NOTE: This is a work in progress. I’ve learned since that to make this truly convincing, it has to protect anonimity even better than mail in voting (which doesn’t protect it very much).
Our current voting system has the following problems:
- It’s slow, things have to be counted by hand.
- Counting by hand makes it error prone. There is always some margin of error.
- A manual process is easy to attack as fraudulent.
So far, making voting electronic and online has been out of the question because of security concerns. To address the security concerns, an online voting system should have the following features:
- Ability for any voter to personally verify that their vote was counted correctly.
- Ability any independent party to verify the results of the election.
I would like to propose a design for a voting system that would allow everyone to vote online in a secure way that they, or anyone else, can personally verify:
Voters mailed voter ID
First, the government mails a voter ID to everyone who is eligible to vote. This voter ID is not secret. If someone swaps or hijack your voter ID, you’ll catch it yourself after the election.
On election day, everyone uses a government website to vote. All they do is enter their voter ID, who they vote for, and a passphrase of their choosing. They are encouraged to write this down and keep it secret.
The government records each vote in a table with 3 columns:
The first column is generated by combining the voter id with a secret only the government knows. This allows the dataset to guarantee one vote per voter ID without exposing the voter ID. It also allows the goverment to verify that a vote exists for a voter ID.
The third column is computed by combining the voter id, the vote and the voters chosen passphrase passed through a one-way hashing algorithm that obfuscates and “signs” it.
A one-way hash is an algorithm that takes input and scrambles it in a predictable but irreversible way. It’s predictable because if you pass the same inputs, you get the same hash every time. But, if the voter’s chosen passphrase is long enough, like say 20 characters and contains numbers and letters, the earth would long be swallowed by the sun before any of todays computers could brute force what inputs resulted in the hash. This makes it one-way and irreversible.
As soon as election day ends and the polls are closed and results announced, this 3 column table dataset is shared publicly with the world. It could be posted by university servers and would be downloadable by anyone.
Anyone could download the dataset, create their own hash of their voter ID, vote and passphrase and then make sure that one of the rows in the table contains that hash.

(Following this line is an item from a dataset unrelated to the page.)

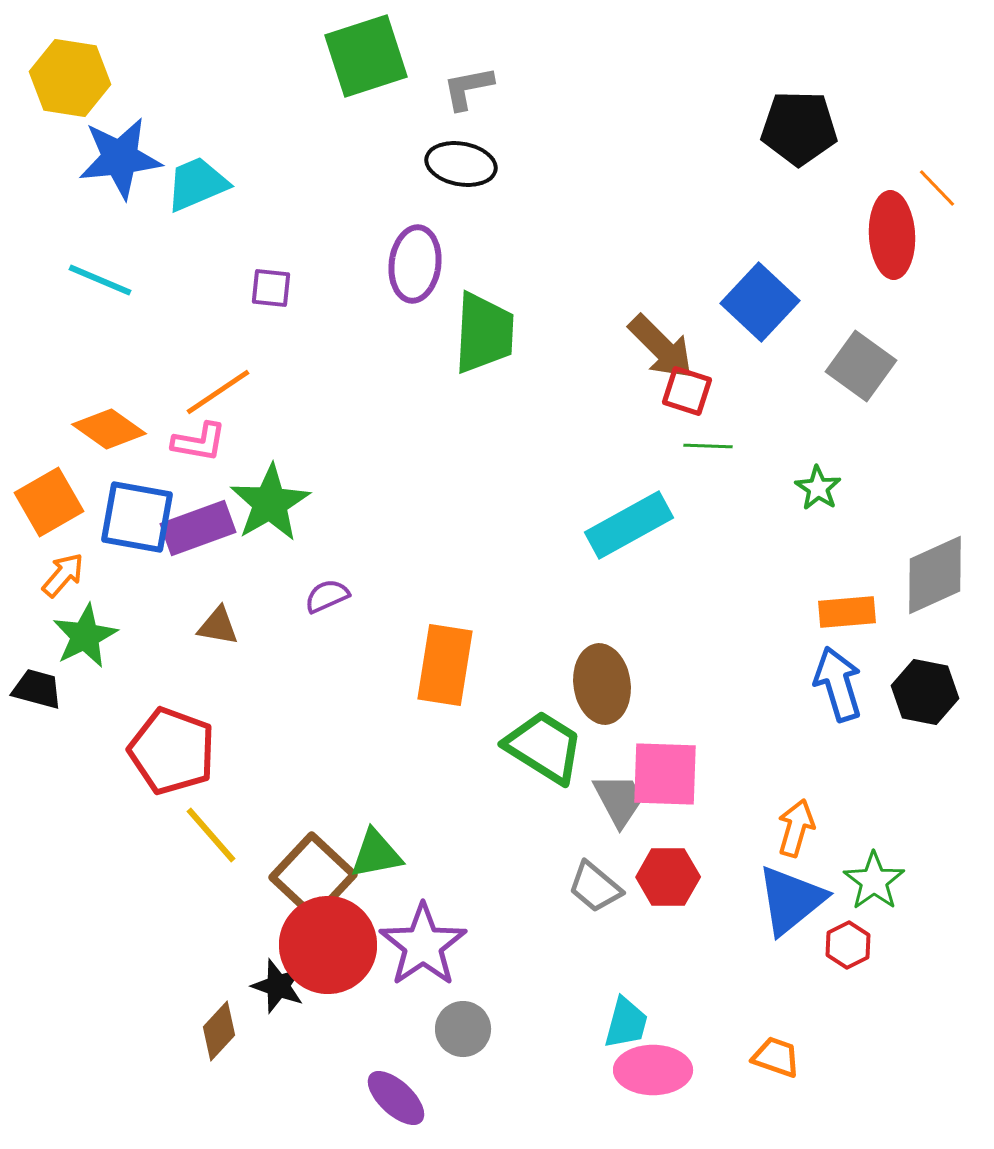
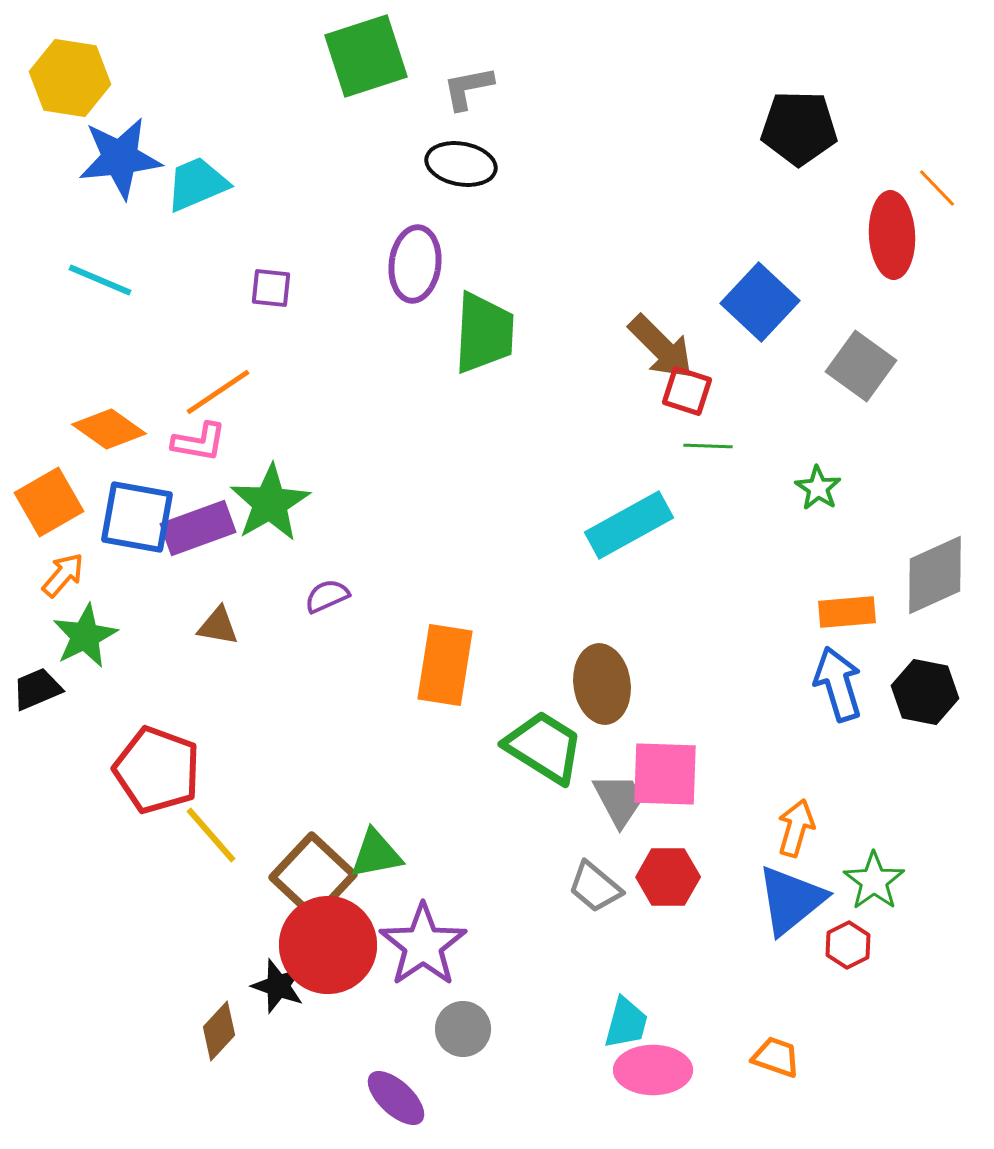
black trapezoid at (37, 689): rotated 38 degrees counterclockwise
red pentagon at (172, 751): moved 15 px left, 19 px down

If it does, they know with certainty that their vote was counted correctly.
After verifying their own vote was counted, they can run a query to sum all the votes and verify the election results as reported by the press. If a few thousand people do this, verify their own vote was counted in a datase that matches the announced results, there is extremely extremely high confidence that the results have not been tampered with.
Everyone in the country can help participate in the verification of the database. Thousands of people will verify their own votes, plus they will verify different datasets match. Multiple independent parties can create ways for non-technical people to verify their own votes.